» Work to be completed
Among the entries that follow, locate the line with "EZVIZ với độ" and the line with "Feierlaune herrscht oder nicht.". Output those lines and all lines in between, exactly, minus the pictures.
(Beginning of Excerpted records)
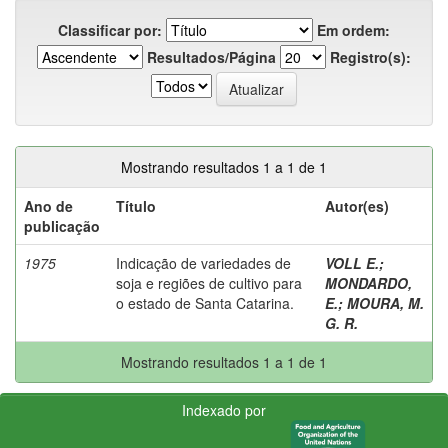
Classificar por:
Em ordem:
Resultados/Página
Registro(s):
Mostrando resultados 1 a 1 de 1
Ano de
Título
Autor(es)
publicação
1975
Indicação de variedades de
VOLL E.
;
soja e regiões de cultivo para
MONDARDO,
o estado de Santa Catarina.
E.
;
MOURA, M.
G. R.
Mostrando resultados 1 a 1 de 1
Indexado por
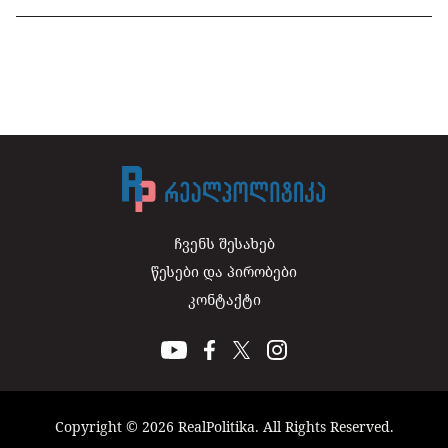
ჩვენს შესახებ
წესები და პირობები
კონტაქტი
Copyright © 2026 RealPolitika. All Rights Reserved.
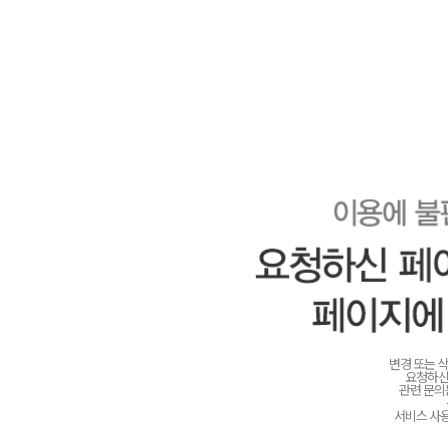
변경 또는 
요청하신
관련 문
서비스 사용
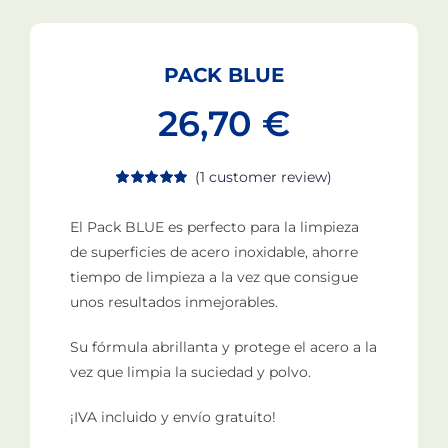
PACK BLUE
26,70
€
(
1
customer review)
Rated
1
5.00
out of 5 based
El Pack BLUE es perfecto para la limpieza
on
customer
rating
de superficies de acero inoxidable, ahorre
tiempo de limpieza a la vez que consigue
unos resultados inmejorables.
Su fórmula abrillanta y protege el acero a la
vez que limpia la suciedad y polvo.
¡IVA incluido y envío gratuito!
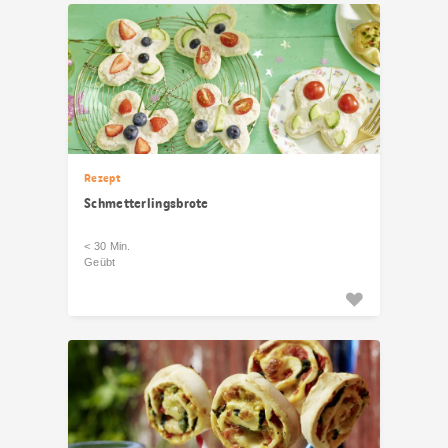
Rezept
Schmetterlingsbrote
< 30 Min.
Geübt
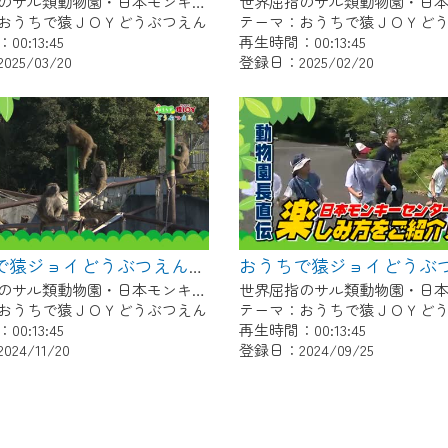
世界屈指のサル類動物園・日本モンキーセンター協力の親子で学べる動物番組。
おうちで猿ＪＯＹどうぶつえん
テーマ：おうちで猿ＪＯＹど
0:13:45
再生時間：00:13:45
25/03/20
登録日：2025/02/20
おうちで猿ジョイどうぶつえん～ワオキツネザル～（2024年10月16日初回放送）
世界屈指のサル類動物園・日本モンキーセンター協力の親子で学べる動物番組。
おうちで猿ＪＯＹどうぶつえん
テーマ：おうちで猿ＪＯＹど
0:13:45
再生時間：00:13:45
24/11/20
登録日：2024/09/25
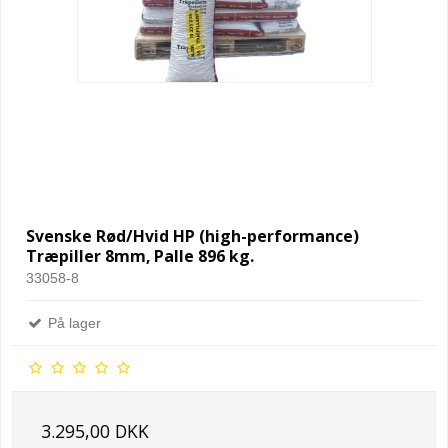
Svenske Rød/Hvid HP (high-performance)
Træpiller 8mm, Palle 896 kg.
33058-8
På lager
3.295,00 DKK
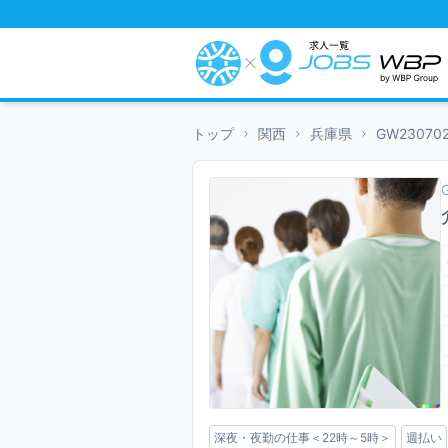
トップ
関西
兵庫県
GW23070
深夜・夜勤の仕事＜22時～5時＞
週払い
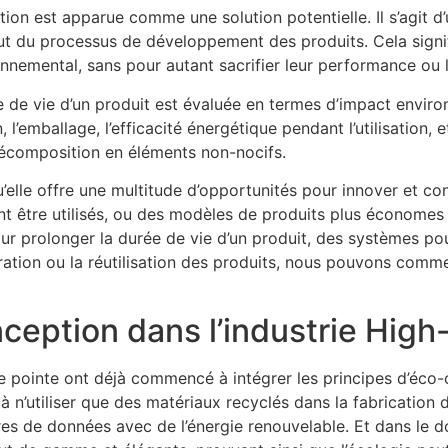
tion est apparue comme une solution potentielle. Il s’agit 
ut du processus de développement des produits. Cela signi
nnemental, sans pour autant sacrifier leur performance ou l
 de vie d’un produit est évaluée en termes d’impact envir
 l’emballage, l’efficacité énergétique pendant l’utilisation, e
a décomposition en éléments non-nocifs.
’elle offre une multitude d’opportunités pour innover et c
nt être utilisés, ou des modèles de produits plus économes
ur prolonger la durée de vie d’un produit, des systèmes pour
aration ou la réutilisation des produits, nous pouvons comme
nception dans l’industrie High
 pointe ont déjà commencé à intégrer les principes d’éco-
à n’utiliser que des matériaux recyclés dans la fabrication
res de données avec de l’énergie renouvelable. Et dans le d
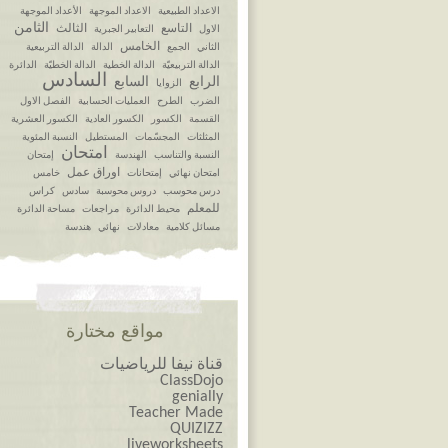
الاعداد الطبيعية
الاعداد الموجهة
الأعداد الموجهة
الثامن
التاسع
الثالث
الاول
التعابير الجبرية
الخامس
الثاني
الجمع
الدالة
الدالة التربيعية
الدالة التربيعيّة
الدالة الخطية
الدالة الخطيّة
الدائرة
السادس
الرابع
السابع
الزوايا
الضرب
الطرح
العمليات الحسابية
الفصل الاول
القسمة
الكسور
الكسور العادية
الكسور العشرية
المثلثات
المجسّمات
المستطيل
النسبة المئوية
امتحان
النسبة والتناسب
الهندسة
إمتحان
اوراق عمل
امتحان نهائي
إمتحانات
خامس
درس محوسب
دروس محوسبة
سادس
كراس
للمعلم
محيط الدائرة
مراجعات
مساحة الدائرة
مسائل كلامية
معادلات
نهائي
هندسة
مواقع مختارة
قناة نيفا للرياضيات
ClassDojo
genially
Teacher Made
QUIZIZZ
liveworksheets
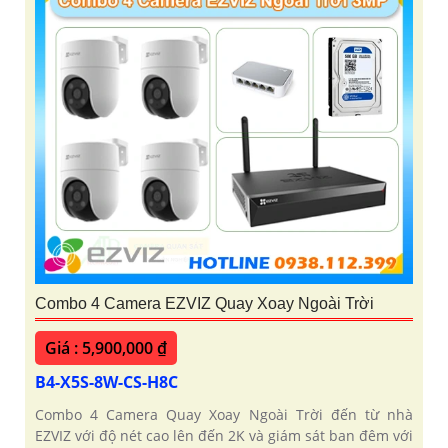
Combo 4 Camera EZVIZ Quay Xoay Ngoài Trời
Giá : 5,900,000 ₫
B4-X5S-8W-CS-H8C
Combo 4 Camera Quay Xoay Ngoài Trời đến từ nhà
EZVIZ với độ nét cao lên đến 2K và giám sát ban đêm với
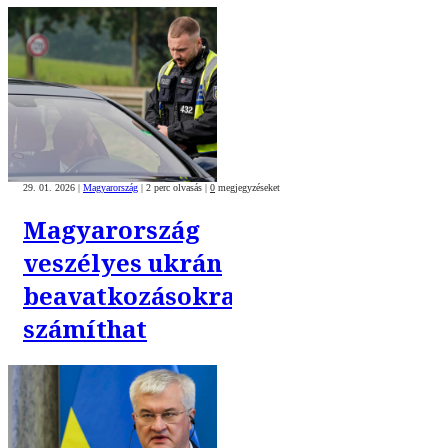
29. 01. 2026
|
Magyarország
|
2 perc olvasás
|
0
megjegyzéseket
Magyarország
veszélyes ukrán
beavatkozásokra
számíthat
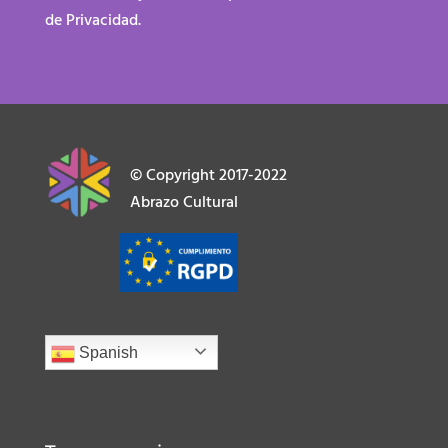
de Privacidad.
© Copyright 2017-2022
Abrazo Cultural
Spanish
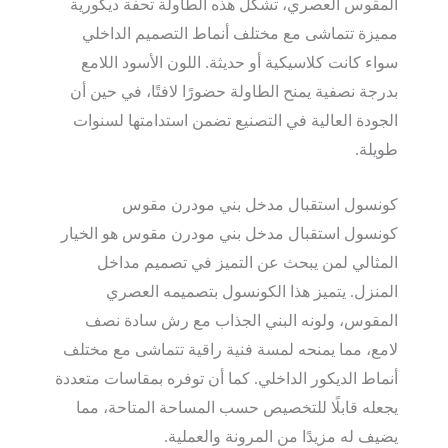
المقوس العصري، تشكل هذه الطاولة تحفة ديكورية
مميزة تتماشى مع مختلف أنماط التصميم الداخلي
سواء كانت كلاسيكية أو حديثة. اللون الأسود اللامع
بدرجة نصفية يمنح الطاولة حضورًا لافتًا، في حين أن
الجودة العالية في التصنيع تضمن استدامتها لسنوات
طويلة.
كونسول استقبال مدخل بني مودرن مقوس
كونسول استقبال مدخل بني مودرن مقوس هو الخيار
المثالي لمن يبحث عن التميز في تصميم مداخل
المنزل. يتميز هذا الكونسول بتصميمه العصري
المقوس، ولونه البني الجذاب مع رش سادة نصف
لامع، مما يمنحه لمسة فنية راقية تتماشى مع مختلف
أنماط الديكور الداخلي. كما أن توفره بمقاسات متعددة
يجعله قابلًا للتخصيص حسب المساحة المتاحة، مما
يضيف له مزيدًا من المرونة والعملية.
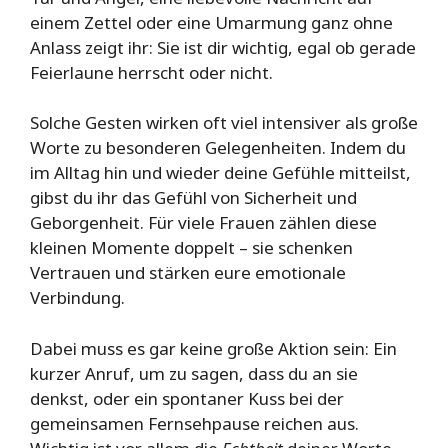
einem Zettel oder eine Umarmung ganz ohne
Anlass zeigt ihr: Sie ist dir wichtig, egal ob gerade
Feierlaune herrscht oder nicht.
Solche Gesten wirken oft viel intensiver als große
Worte zu besonderen Gelegenheiten. Indem du
im Alltag hin und wieder deine Gefühle mitteilst,
gibst du ihr das Gefühl von Sicherheit und
Geborgenheit. Für viele Frauen zählen diese
kleinen Momente doppelt – sie schenken
Vertrauen und stärken eure emotionale
Verbindung.
Dabei muss es gar keine große Aktion sein: Ein
kurzer Anruf, um zu sagen, dass du an sie
denkst, oder ein spontaner Kuss bei der
gemeinsamen Fernsehpause reichen aus.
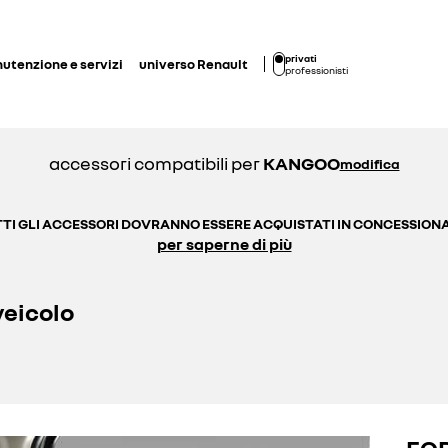
privati
utenzione e servizi
universo Renault
professionisti
accessori compatibili per
KANGOO
modifica
TI GLI ACCESSORI DOVRANNO ESSERE ACQUISTATI IN CONCESSION
per saperne di più
veicolo
FOD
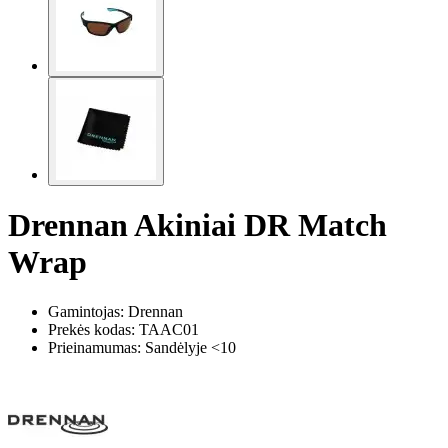
Drennan Akiniai DR Match
Wrap
Gamintojas: Drennan
Prekės kodas:
TAAC01
Prieinamumas: Sandėlyje <10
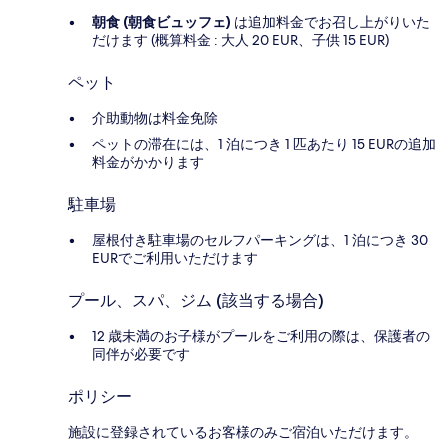
朝食 (朝食ビュッフェ)
は追加料金でお召し上がりいた
だけます (概算料金 : 大人 20 EUR、子供 15 EUR)
ペット
介助動物は料金免除
ペットの滞在には、1 泊につき 1 匹あたり 15 EURの追加
料金がかかります
駐車場
屋根付き駐車場のセルフパーキングは、1 泊につき 30
EURでご利用いただけます
プール、スパ、ジム (該当する場合)
12 歳未満のお子様がプールをご利用の際は、保護者の
同伴が必要です
ポリシー
施設に登録されているお客様のみご宿泊いただけます。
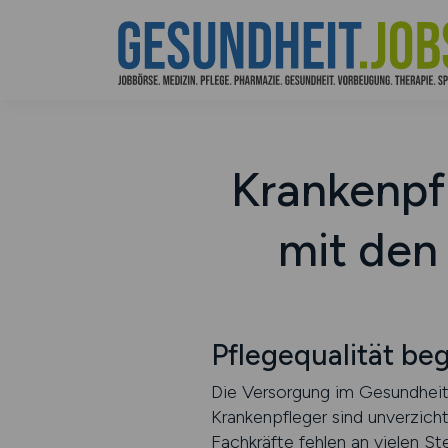
Krankenpfl
mit den
Pflegequalität be
Die Versorgung im Gesundheits
Krankenpfleger sind unverzicht
Fachkräfte fehlen an vielen St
(End of Excerpted records)
» Answer space
EZVIZ với độ nét cao lên đến 2K và giám sát ban đêm với
29. 01. 2026
|
Magyarország
|
2 perc olvasás
|
0
megjegyzéseket
Magyarország
veszélyes ukrán
beavatkozásokra
számíthat
de Privacidad.
© Copyright 2017-2022
Abrazo Cultural
Spanish
المقوس العصري، تشكل هذه الطاولة تحفة ديكورية
مميزة تتماشى مع مختلف أنماط التصميم الداخلي
سواء كانت كلاسيكية أو حديثة. اللون الأسود اللامع
بدرجة نصفية يمنح الطاولة حضورًا لافتًا، في حين أن
الجودة العالية في التصنيع تضمن استدامتها لسنوات
طويلة.
كونسول استقبال مدخل بني مودرن مقوس
كونسول استقبال مدخل بني مودرن مقوس هو الخيار
المثالي لمن يبحث عن التميز في تصميم مداخل
المنزل. يتميز هذا الكونسول بتصميمه العصري
المقوس، ولونه البني الجذاب مع رش سادة نصف
لامع، مما يمنحه لمسة فنية راقية تتماشى مع مختلف
أنماط الديكور الداخلي. كما أن توفره بمقاسات متعددة
يجعله قابلًا للتخصيص حسب المساحة المتاحة، مما
يضيف له مزيدًا من المرونة والعملية.
einem Zettel oder eine Umarmung ganz ohne
Anlass zeigt ihr: Sie ist dir wichtig, egal ob gerade
Feierlaune herrscht oder nicht.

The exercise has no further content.